**Prompt**
Your answer should consist of the lines in the listing that hold "impiego".

BEGIN Data extracts

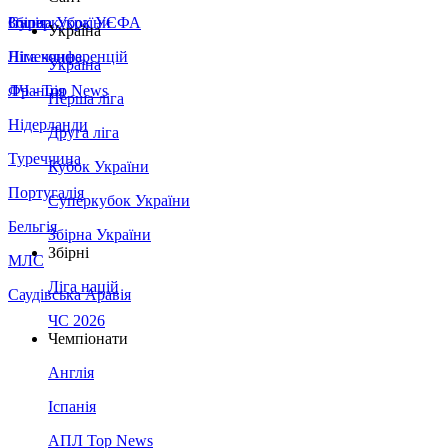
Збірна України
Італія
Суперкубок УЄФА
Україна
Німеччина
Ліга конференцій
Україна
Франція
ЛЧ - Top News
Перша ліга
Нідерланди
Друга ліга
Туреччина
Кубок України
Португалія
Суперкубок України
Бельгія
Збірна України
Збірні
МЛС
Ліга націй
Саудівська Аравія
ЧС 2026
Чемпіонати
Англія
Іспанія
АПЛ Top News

END Data extracts
BEGIN Data extracts

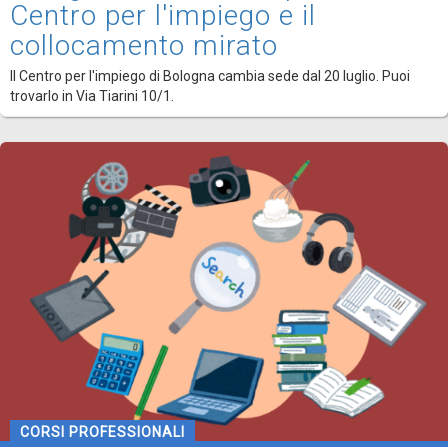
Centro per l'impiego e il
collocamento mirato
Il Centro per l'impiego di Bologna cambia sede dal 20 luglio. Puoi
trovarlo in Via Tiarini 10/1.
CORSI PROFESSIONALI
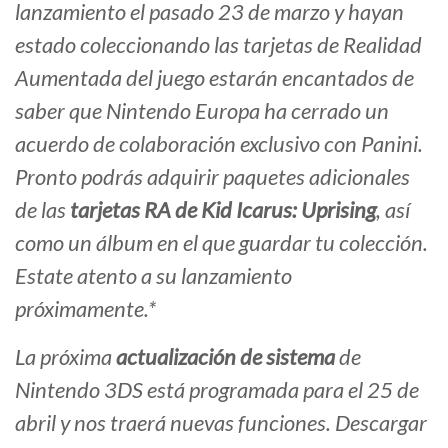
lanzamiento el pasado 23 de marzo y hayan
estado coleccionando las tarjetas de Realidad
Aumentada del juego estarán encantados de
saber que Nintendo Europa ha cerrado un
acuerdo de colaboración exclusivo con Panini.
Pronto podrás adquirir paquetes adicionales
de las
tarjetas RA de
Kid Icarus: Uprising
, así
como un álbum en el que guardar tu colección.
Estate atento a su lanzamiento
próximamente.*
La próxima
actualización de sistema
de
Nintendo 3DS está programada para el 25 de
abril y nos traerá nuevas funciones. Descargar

END Data extracts
BEGIN Data extracts

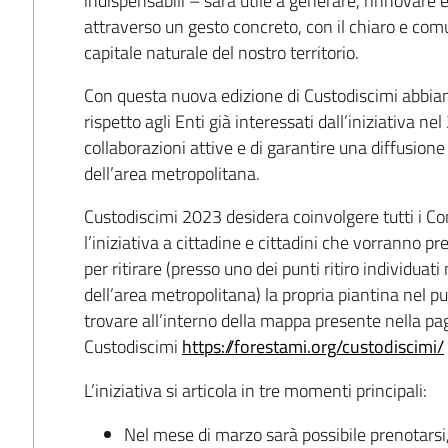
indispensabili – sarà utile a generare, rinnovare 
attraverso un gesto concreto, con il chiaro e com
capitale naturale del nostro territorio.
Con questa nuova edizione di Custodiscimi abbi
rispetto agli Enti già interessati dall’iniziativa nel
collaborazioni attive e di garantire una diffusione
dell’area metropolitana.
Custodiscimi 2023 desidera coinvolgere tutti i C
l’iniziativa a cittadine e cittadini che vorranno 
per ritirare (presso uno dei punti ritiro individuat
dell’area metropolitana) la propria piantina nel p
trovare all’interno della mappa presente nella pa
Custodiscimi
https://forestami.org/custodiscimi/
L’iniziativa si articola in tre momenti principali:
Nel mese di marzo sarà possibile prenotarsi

END Data extracts

**Answer for the task**
Centro per l'impiego e il
Il Centro per l'impiego di Bologna cambia sede dal 20 luglio. Puoi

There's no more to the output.